Recurse Center - Batch 3 - Cycle 2025012-20250114 - Decoding
Decoding
This cycle I finished up coding the speech transformer from end-to-end :)
The code for the speech transformer looks something like this now:
My encoder looks like this:
class Encoder(nn.Module):
"""Encoder
Input: [batch time_steps freq_bins]
Output: [batch seq_length d_model]
This class processes a batch of spectrograms by:
- Expanding the input tensor by one dimension for channel
- Passing our tensor through a Conv2d block (with ReLU)
- Passing our tensor through another Conv2d block (with ReLU)

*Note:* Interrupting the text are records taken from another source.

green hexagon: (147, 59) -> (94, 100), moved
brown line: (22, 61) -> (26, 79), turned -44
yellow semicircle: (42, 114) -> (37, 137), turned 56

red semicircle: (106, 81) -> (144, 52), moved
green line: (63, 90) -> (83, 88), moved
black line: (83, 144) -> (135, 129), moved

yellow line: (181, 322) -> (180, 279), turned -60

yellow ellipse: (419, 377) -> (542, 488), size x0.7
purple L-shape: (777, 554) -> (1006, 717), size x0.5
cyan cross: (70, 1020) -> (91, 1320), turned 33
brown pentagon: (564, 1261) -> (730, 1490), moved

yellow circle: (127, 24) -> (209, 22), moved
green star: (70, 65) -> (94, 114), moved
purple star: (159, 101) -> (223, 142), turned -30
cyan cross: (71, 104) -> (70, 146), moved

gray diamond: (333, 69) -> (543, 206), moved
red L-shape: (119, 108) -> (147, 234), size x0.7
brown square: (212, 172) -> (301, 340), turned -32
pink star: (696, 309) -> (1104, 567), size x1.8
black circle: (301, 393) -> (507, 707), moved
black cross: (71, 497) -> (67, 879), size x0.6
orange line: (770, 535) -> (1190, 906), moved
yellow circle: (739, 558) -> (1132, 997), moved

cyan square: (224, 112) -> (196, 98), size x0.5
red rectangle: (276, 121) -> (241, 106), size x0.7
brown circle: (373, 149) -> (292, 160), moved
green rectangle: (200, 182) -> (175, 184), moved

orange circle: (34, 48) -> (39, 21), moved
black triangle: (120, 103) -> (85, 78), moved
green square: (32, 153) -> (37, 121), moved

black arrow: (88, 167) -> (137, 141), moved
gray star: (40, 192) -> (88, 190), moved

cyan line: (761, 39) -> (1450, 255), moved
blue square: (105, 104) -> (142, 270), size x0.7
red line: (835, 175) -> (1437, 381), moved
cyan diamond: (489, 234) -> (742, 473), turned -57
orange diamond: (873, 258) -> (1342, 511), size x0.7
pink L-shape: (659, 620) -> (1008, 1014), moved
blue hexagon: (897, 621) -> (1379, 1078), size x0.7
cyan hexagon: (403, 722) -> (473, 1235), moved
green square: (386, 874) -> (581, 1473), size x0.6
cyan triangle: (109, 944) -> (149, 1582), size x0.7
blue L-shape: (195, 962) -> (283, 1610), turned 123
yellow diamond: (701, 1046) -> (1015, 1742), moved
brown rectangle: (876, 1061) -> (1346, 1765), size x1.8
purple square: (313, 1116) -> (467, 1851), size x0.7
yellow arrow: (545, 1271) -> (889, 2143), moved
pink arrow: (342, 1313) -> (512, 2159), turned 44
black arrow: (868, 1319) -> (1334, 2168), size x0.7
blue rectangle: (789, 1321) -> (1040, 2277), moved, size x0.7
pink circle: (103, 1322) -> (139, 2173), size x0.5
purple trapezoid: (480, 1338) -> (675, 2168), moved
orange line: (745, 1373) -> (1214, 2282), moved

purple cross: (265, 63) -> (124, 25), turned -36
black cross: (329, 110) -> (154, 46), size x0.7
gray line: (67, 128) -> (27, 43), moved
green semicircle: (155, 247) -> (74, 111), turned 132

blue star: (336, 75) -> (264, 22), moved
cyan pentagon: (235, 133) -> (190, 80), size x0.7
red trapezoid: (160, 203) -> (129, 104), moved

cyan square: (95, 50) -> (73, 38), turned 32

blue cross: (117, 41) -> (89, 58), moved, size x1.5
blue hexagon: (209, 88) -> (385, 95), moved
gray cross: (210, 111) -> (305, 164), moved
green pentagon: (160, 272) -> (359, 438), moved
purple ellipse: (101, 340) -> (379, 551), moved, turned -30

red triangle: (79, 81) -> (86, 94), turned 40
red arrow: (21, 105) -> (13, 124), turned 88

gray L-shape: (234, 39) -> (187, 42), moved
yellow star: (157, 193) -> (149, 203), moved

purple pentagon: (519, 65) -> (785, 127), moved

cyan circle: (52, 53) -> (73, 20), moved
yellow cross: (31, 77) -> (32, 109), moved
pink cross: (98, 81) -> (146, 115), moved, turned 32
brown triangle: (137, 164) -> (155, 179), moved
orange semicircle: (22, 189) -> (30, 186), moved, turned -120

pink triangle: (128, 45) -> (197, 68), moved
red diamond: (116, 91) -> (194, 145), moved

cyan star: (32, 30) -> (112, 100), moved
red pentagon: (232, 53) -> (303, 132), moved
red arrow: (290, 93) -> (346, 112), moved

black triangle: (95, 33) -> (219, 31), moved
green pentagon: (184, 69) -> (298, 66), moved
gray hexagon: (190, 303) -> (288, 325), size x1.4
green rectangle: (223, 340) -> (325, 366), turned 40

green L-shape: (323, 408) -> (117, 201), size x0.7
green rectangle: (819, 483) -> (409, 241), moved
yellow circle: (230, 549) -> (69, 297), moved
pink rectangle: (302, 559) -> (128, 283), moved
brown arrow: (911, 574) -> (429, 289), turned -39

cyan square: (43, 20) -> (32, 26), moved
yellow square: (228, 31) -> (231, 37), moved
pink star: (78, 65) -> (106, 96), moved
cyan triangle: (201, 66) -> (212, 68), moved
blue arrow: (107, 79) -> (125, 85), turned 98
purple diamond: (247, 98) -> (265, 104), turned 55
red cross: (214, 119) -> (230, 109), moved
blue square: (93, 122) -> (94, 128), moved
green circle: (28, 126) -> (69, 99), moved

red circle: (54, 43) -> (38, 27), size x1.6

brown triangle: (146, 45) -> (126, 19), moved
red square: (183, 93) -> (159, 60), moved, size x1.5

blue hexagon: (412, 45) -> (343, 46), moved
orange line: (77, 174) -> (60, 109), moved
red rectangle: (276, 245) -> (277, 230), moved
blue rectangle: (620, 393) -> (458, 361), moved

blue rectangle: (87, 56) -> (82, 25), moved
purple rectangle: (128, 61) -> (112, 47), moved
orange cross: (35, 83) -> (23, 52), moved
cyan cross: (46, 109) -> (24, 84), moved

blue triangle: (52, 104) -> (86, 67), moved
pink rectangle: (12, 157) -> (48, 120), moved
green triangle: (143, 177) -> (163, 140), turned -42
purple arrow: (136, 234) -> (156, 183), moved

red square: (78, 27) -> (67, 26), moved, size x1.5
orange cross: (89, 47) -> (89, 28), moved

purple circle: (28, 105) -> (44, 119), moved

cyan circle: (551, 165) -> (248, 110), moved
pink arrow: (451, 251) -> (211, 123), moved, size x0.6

- Reshaping out tensor so it has three dimensions instead of four
- Passing through a linear layer so we get an output shape of d_model for the last dimension
- Passing our tensor through a posiitonal encoder
- Passing out query_input through n encoder blocks
- Passing our tensor through a layer norm
- Outputting our encoded output to be used by the decoder (for cross attention)
"""
def __init__(self, cfg: Config):
super().__init__()
self.cfg = cfg
# encoder components
self.repeat = Repeat(self.cfg)
self.conv2d_block_one = Conv2DBlock(self.cfg, self.cfg.n_channels, self.cfg.n_out_channels, self.cfg.conv2d_kernel_size, self.cfg.conv2d_stride, self.cfg.conv2d_padding)
self.conv2d_block_two = Conv2DBlock(self.cfg, self.cfg.n_out_channels, self.cfg.n_out_channels, self.cfg.conv2d_kernel_size, self.cfg.conv2d_stride, self.cfg.conv2d_padding)
self.reshape = Reshape(self.cfg, "b c ts fb -> b ts (c fb)")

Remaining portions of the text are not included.